### AIM OF THE TASK
Starting at the top of the entries below, write out each line up to and including the one containing "significant event or". Leave the pictures out.

### DATA TO USE

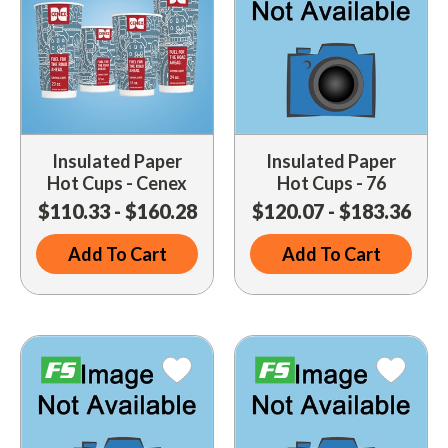
Insulated Paper
Insulated Paper
Hot Cups - Cenex
Hot Cups - 76
$110.33 - $160.28
$120.07 - $183.36
Add To Cart
Add To Cart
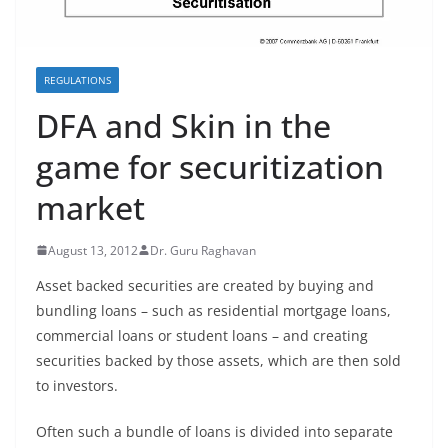
REGULATIONS
DFA and Skin in the
game for securitization
market
August 13, 2012
Dr. Guru Raghavan
Asset backed securities are created by buying and
bundling loans – such as residential mortgage loans,
commercial loans or student loans – and creating
securities backed by those assets, which are then sold
to investors.
Often such a bundle of loans is divided into separate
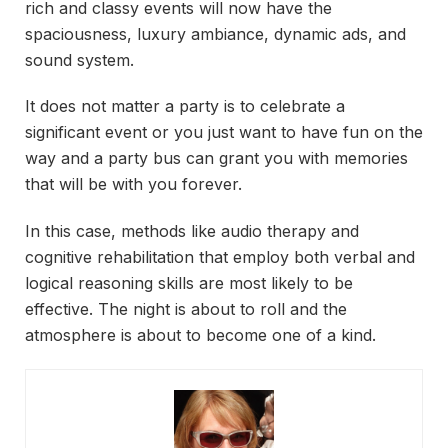
rich and classy events will now have the
spaciousness, luxury ambiance, dynamic ads, and
sound system.
It does not matter a party is to celebrate a
significant event or you just want to have fun on the
way and a party bus can grant you with memories
that will be with you forever.
In this case, methods like audio therapy and
cognitive rehabilitation that employ both verbal and
logical reasoning skills are most likely to be
effective. The night is about to roll and the
atmosphere is about to become one of a kind.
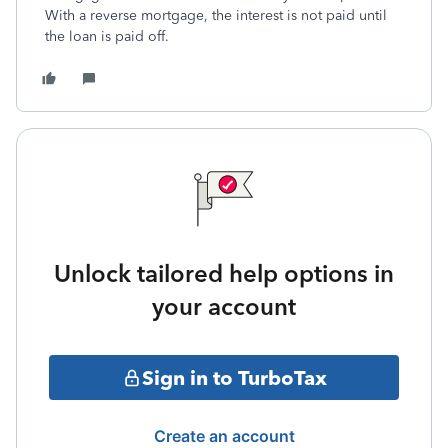
With a reverse mortgage, the interest is not paid until
the loan is paid off.
Unlock tailored help options in
your account
Sign in to TurboTax
Create an account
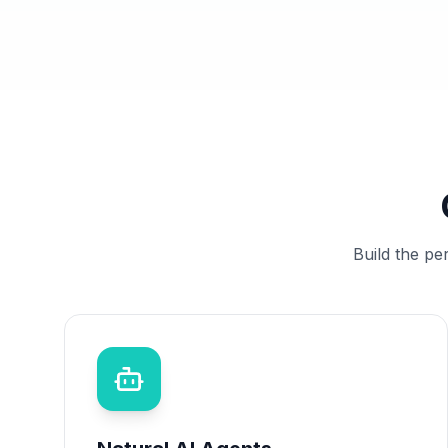
Build the pe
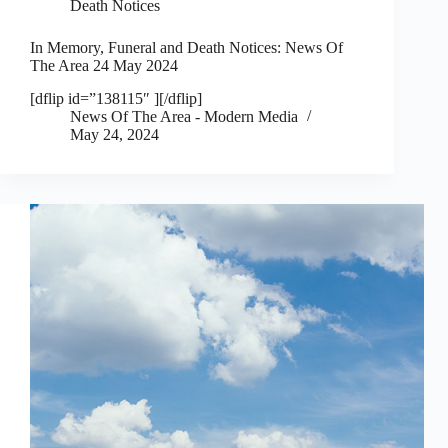
Death Notices
In Memory, Funeral and Death Notices: News Of
The Area 24 May 2024
[dflip id=”138115″ ][/dflip]
News Of The Area - Modern Media
May 24, 2024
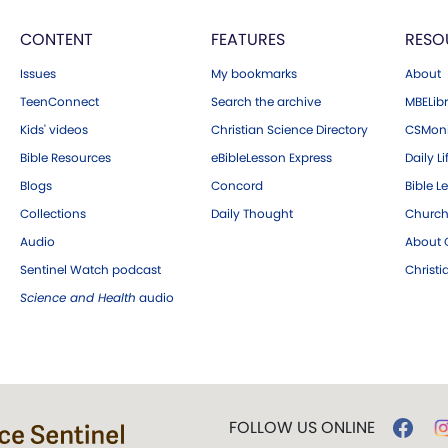
CONTENT
FEATURES
RESO
Issues
My bookmarks
About
TeenConnect
Search the archive
MBELibr
Kids' videos
Christian Science Directory
CSMoni
Bible Resources
eBibleLesson Express
Daily Li
Blogs
Concord
Bible L
Collections
Daily Thought
Church
Audio
About C
Sentinel Watch podcast
Christ
Science and Health
audio
FOLLOW US ONLINE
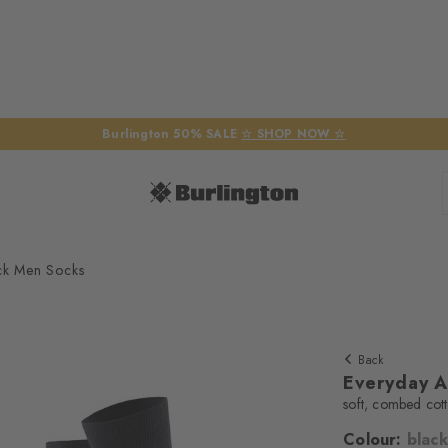
Burlington 50% SALE
☆ SHOP NOW ☆
ck Men Socks
Back
Everyday A
soft, combed cot
Colour:
black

### EXPECTED ANSWER
Insulated Paper
Insulated Paper
Hot Cups - Cenex
Hot Cups - 76
$110.33 - $160.28
$120.07 - $183.36
Add To Cart
Add To Cart
REGULATIONS
DFA and Skin in the
game for securitization
market
August 13, 2012
Dr. Guru Raghavan
Asset backed securities are created by buying and
bundling loans – such as residential mortgage loans,
commercial loans or student loans – and creating
securities backed by those assets, which are then sold
to investors.
Often such a bundle of loans is divided into separate
rich and classy events will now have the
spaciousness, luxury ambiance, dynamic ads, and
sound system.
It does not matter a party is to celebrate a
significant event or you just want to have fun on the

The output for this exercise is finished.